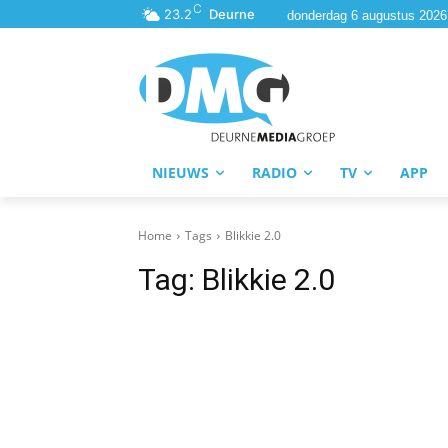
C
23.2
Deurne
donderdag 6 augustus 2026
NIEUWS
RADIO
TV
APP
Home
Tags
Blikkie 2.0
Tag:
Blikkie 2.0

● **HOW TO COMPLETE THIS TASK**
Output, exactly, all the records above; include no pictures.

● **ANSWER BOX**
C
23.2
Deurne
donderdag 6 augustus 2026
NIEUWS
RADIO
TV
APP
Home
Tags
Blikkie 2.0
Tag:
Blikkie 2.0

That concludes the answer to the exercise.